ACTIVITY: Without copying the images, write out all the entries below verbatim.

EXTRACTED MATERIAL:
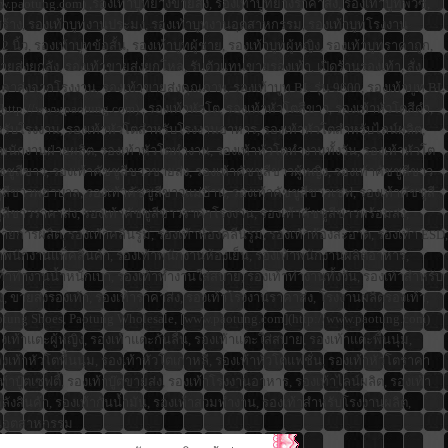
www.paotung.com) ,รองเท้าบูทยางขายส่ง, รองเท้าบูทยางราคาส่ง, รองเท้าบูทพีวีซี,
ก่อสร้าง, รองเท้าบูทงานประมง, รองเท้าบูทงานอุตสาหกรรม, รองเท้าบูทโรงงาน
นิ้ว, รองเท้าบูทข้อสั้น, รองเท้าบูทผู้ชาย, รองเท้าบูทผู้หญิง, รองเท้าบูทราคาถูก,
ยส่งยกลัง, รองเท้าขายส่งยกโหล, รับตัวแทนขายรองเท้า, เปิดร้านรองเท้า, สั่ง
ราคาส่งจากโรงงาน, รองเท้าขายส่งคุณภาพ, รองเท้าบูท BL รุ่น 9600, รองเท้าบูท BL
m](http://www.paotung.com) , รองเท้าหัวโต, รองเท้าหัวโตสีขาว, รองเท้าหัวโตสีดำ,
โตสำหรับโรงงาน, รองเท้าหัวโตสำหรับโรงงานอาหาร, รองเท้าหัวโตสำหรับไลน์ผลิต,
พนักงานฝ่ายผลิต, รองเท้าหัวโตทำงาน, รองเท้าหัวโตทำงานทั้งวัน, รองเท้าหัวโต
ูสีขาว, รองเท้าคัชชูสีขาวขายส่ง, รองเท้าคัชชูสีขาวผู้หญิง, รองเท้าคัชชูสีขาว
ีขาวพยาบาล, รองเท้าคัชชูสีขาวแม่บ้าน, รองเท้าคัชชูสีขาวเชฟ, รองเท้าคัชชูสี
ชชูสีขาวราคาส่ง, รองเท้าคัชชูสีขาวราคาโรงงาน, รองเท้าคัชชูสีขาวพร้อมส่ง,
ยการผลิต, รองเท้าคลีนรูม, รองเท้าห้องคลีนรูม, รองเท้าห้องสะอาด, รองเท้า ESD,
งเท้าพนักงานแพ็คสินค้า, รองเท้าพนักงานห้องเย็น, รองเท้าพนักงานผลิตอาหาร,
าทำงานน้ำหนักเบา, รองเท้าทำงานใส่สบาย, รองเท้าทำงานทั้งวัน, รองเท้าสำหรับ
, ขายส่งรองเท้า, รองเท้าราคาส่ง, รองเท้าโรงงานราคาส่ง, โรงงานผลิตรองเท้า,
aotung Shoes, Paotung Wholesale, [www.paotung.com](http://www.paotung.com)
องเท้าแตะผู้หญิง, รองเท้าแตะกันลื่น, รองเท้าแตะใส่สบาย, รองเท้าแตะพื้นนุ่ม,
งเท้าหัวโตพื้นนุ่ม, รองเท้าหัวโตเกาหลี, รองเท้าหัวโตแฟชั่น, รองเท้าหัวโตราคา
งเท้าบู๊ตเซฟตี้, รองเท้าบู๊ตขายส่ง, รองเท้าโรงงานอาหาร, รองเท้าไลน์ผลิต, รองเท้า
คลังสินค้า, รองเท้ากันน้ำมัน, รองเท้าสวมทำงาน, รองเท้าสำหรับโรงงานผลิต,
งานอุตสาหกรรม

RESPONSE TO THIS EXERCISE:
www.paotung.com) ,รองเท้าบูทยางขายส่ง, รองเท้าบูทยางราคาส่ง, รองเท้าบูทพีวีซี,
ก่อสร้าง, รองเท้าบูทงานประมง, รองเท้าบูทงานอุตสาหกรรม, รองเท้าบูทโรงงาน
นิ้ว, รองเท้าบูทข้อสั้น, รองเท้าบูทผู้ชาย, รองเท้าบูทผู้หญิง, รองเท้าบูทราคาถูก,
ยส่งยกลัง, รองเท้าขายส่งยกโหล, รับตัวแทนขายรองเท้า, เปิดร้านรองเท้า, สั่ง
ราคาส่งจากโรงงาน, รองเท้าขายส่งคุณภาพ, รองเท้าบูท BL รุ่น 9600, รองเท้าบูท BL
m](http://www.paotung.com) , รองเท้าหัวโต, รองเท้าหัวโตสีขาว, รองเท้าหัวโตสีดำ,
โตสำหรับโรงงาน, รองเท้าหัวโตสำหรับโรงงานอาหาร, รองเท้าหัวโตสำหรับไลน์ผลิต,
พนักงานฝ่ายผลิต, รองเท้าหัวโตทำงาน, รองเท้าหัวโตทำงานทั้งวัน, รองเท้าหัวโต
ูสีขาว, รองเท้าคัชชูสีขาวขายส่ง, รองเท้าคัชชูสีขาวผู้หญิง, รองเท้าคัชชูสีขาว
ีขาวพยาบาล, รองเท้าคัชชูสีขาวแม่บ้าน, รองเท้าคัชชูสีขาวเชฟ, รองเท้าคัชชูสี
ชชูสีขาวราคาส่ง, รองเท้าคัชชูสีขาวราคาโรงงาน, รองเท้าคัชชูสีขาวพร้อมส่ง,
ยการผลิต, รองเท้าคลีนรูม, รองเท้าห้องคลีนรูม, รองเท้าห้องสะอาด, รองเท้า ESD,
งเท้าพนักงานแพ็คสินค้า, รองเท้าพนักงานห้องเย็น, รองเท้าพนักงานผลิตอาหาร,
าทำงานน้ำหนักเบา, รองเท้าทำงานใส่สบาย, รองเท้าทำงานทั้งวัน, รองเท้าสำหรับ
, ขายส่งรองเท้า, รองเท้าราคาส่ง, รองเท้าโรงงานราคาส่ง, โรงงานผลิตรองเท้า,
aotung Shoes, Paotung Wholesale, [www.paotung.com](http://www.paotung.com)
องเท้าแตะผู้หญิง, รองเท้าแตะกันลื่น, รองเท้าแตะใส่สบาย, รองเท้าแตะพื้นนุ่ม,
งเท้าหัวโตพื้นนุ่ม, รองเท้าหัวโตเกาหลี, รองเท้าหัวโตแฟชั่น, รองเท้าหัวโตราคา
งเท้าบู๊ตเซฟตี้, รองเท้าบู๊ตขายส่ง, รองเท้าโรงงานอาหาร, รองเท้าไลน์ผลิต, รองเท้า
คลังสินค้า, รองเท้ากันน้ำมัน, รองเท้าสวมทำงาน, รองเท้าสำหรับโรงงานผลิต,
งานอุตสาหกรรม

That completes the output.